Kenyan primary and secondary schools are on holiday for August. There was talk that many schools would actually have to close early because cash shortages threatened food supplies for students. This was brought on in part by a reported 4 billion Kenyan shillings missing from the Ministry of Education. With pressure mounting on the government to do something concrete about the latest in a long line of mishandling of public funds, officials announced that indeed they could release money to schools to supplement their food stocks until the normal closing date. Coincidentally, the government is promising to hire 10,000 teachers to reduce the estimated 60,000 teacher shortage.

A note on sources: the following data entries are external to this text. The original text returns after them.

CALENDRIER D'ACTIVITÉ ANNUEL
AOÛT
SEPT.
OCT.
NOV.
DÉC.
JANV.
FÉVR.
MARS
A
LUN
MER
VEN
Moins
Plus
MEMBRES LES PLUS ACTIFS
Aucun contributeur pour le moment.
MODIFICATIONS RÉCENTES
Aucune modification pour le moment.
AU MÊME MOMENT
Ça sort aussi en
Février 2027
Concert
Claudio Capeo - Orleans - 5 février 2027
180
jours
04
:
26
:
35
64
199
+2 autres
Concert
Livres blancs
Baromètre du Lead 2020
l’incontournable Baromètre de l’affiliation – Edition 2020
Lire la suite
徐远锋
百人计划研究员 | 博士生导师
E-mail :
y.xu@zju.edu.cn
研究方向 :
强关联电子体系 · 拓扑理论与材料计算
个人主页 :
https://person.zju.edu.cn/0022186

These kinds of gestures are quite common here at a time when the “wananchi” (the people) are under constant and severe financial stress while their government officials are living the high life. The cost of basic staple foods has increased by 300 percent in the past couple of months. Most of the members of Parliament are refusing to pay taxes on their pay of 850,000 Kenyan shillings a month (at current exchange rates that’s about $9,500 a month). They claim that their government salaries are so tied up in loans and mortgages that they don’t have the cash to pay taxes. The housekeeper where I stay in Nairobi is paid about $27 a month.
The half dozen folks who hope to run for president next year have made a grand show — and photo ops — of paying their taxes. According to something I read a couple of years ago, Kenyan members of Parliament are the highest paid government officials per capita in the world. I hope that all of this is quite absurd for readers in light of what is happening to a reported 10 million people in Somalia and northern Kenya who face imminent starvation. And for those who don’t see the connection between “aid” and profit — note that the tents provided to the refugees sport a very visible “UNHRC” (United Nations Human Rights Commission) logo for all of the donors back home to see on TV.

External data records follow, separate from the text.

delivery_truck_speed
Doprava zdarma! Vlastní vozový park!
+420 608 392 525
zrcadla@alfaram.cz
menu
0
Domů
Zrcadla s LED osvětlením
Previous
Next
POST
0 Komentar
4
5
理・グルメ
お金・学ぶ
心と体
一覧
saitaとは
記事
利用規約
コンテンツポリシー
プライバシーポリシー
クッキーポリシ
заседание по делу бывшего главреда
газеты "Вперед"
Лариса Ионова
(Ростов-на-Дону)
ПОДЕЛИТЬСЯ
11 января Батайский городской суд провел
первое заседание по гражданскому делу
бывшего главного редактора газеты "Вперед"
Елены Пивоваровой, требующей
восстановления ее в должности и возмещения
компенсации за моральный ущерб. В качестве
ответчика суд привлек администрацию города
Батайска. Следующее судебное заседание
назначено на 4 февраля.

A recent poll here in Kenya showed that more than 60 percent of the members of Parliament would not be re-elected if the elections were held today. There is to be an election in 2012, but no one knows the date yet as the different wings of government quibble about the implementation of the new constitution. National ID cards have not been available for more than a year now, meaning that all of the young people of the country who have completed high school recently will be shut out from being able to vote. It is not lost on anybody that this demographic is almost precisely the 60 percent who would throw out the current Parliament.

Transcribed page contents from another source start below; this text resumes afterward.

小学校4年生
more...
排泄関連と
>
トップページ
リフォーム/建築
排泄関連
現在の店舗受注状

Under these conditions, the government must routinely throw a lifeline to the people to preserve the very acquiescence and subservience that characterizes life here. Recently it was this miraculous finding of funds for schools to buy food for the remaining week of school; at other times it was a government announcement that it would honor its agreement made three years ago but never fulfilled to raise the basic salary for government-posted teachers, or that the government would step in and control the cost of petrol, maize and potatoes by cracking down on unscrupulous middlemen.
Supposedly, the seven public universities will have a “double intake” this fall in order to absorb tens of thousands of deserving students who have been waiting for over two years to receive their government-subsidized place in school. I read three of Kenya’s leading national newspapers every day, and every day there are articles of pronouncements of what the government has planned as their promises to improve the state of education here. Most of the pronouncements come from task forces, study panels and working sessions held at posh resorts in Mombasa or Naivasha — all, of course, at the wananchi’s expense.